• **TASK TO CARRY OUT**
Set down all of the entries below exactly, and omit the pictures.

Collection entries

::::

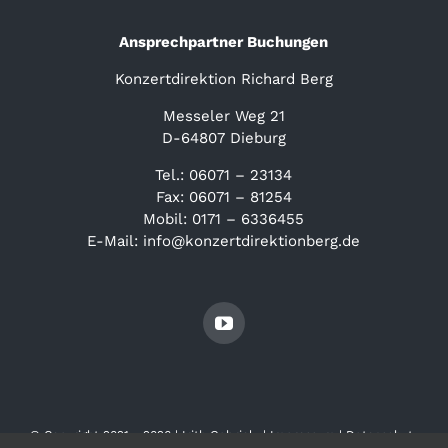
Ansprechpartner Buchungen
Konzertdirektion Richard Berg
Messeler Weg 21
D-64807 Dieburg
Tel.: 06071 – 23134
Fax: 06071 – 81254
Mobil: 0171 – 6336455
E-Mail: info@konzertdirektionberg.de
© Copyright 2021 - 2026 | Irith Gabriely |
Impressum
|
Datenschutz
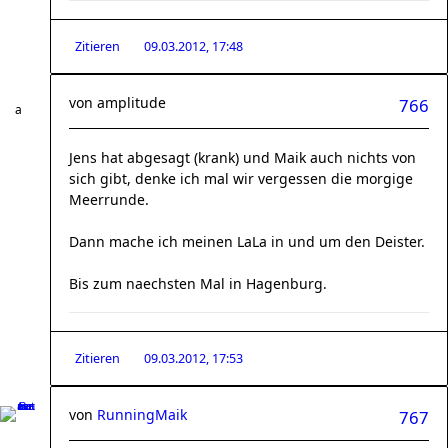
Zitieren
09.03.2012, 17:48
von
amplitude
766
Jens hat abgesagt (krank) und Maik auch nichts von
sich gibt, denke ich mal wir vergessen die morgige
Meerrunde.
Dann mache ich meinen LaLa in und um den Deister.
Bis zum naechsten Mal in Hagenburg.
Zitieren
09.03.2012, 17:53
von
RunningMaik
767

::::

• **RESULT OF THE EXERCISE**
Ansprechpartner Buchungen
Konzertdirektion Richard Berg
Messeler Weg 21
D-64807 Dieburg
Tel.: 06071 – 23134
Fax: 06071 – 81254
Mobil: 0171 – 6336455
E-Mail: info@konzertdirektionberg.de
© Copyright 2021 - 2026 | Irith Gabriely |
Impressum
|
Datenschutz
Zitieren
09.03.2012, 17:48
von
amplitude
766
Jens hat abgesagt (krank) und Maik auch nichts von
sich gibt, denke ich mal wir vergessen die morgige
Meerrunde.
Dann mache ich meinen LaLa in und um den Deister.
Bis zum naechsten Mal in Hagenburg.
Zitieren
09.03.2012, 17:53
von
RunningMaik
767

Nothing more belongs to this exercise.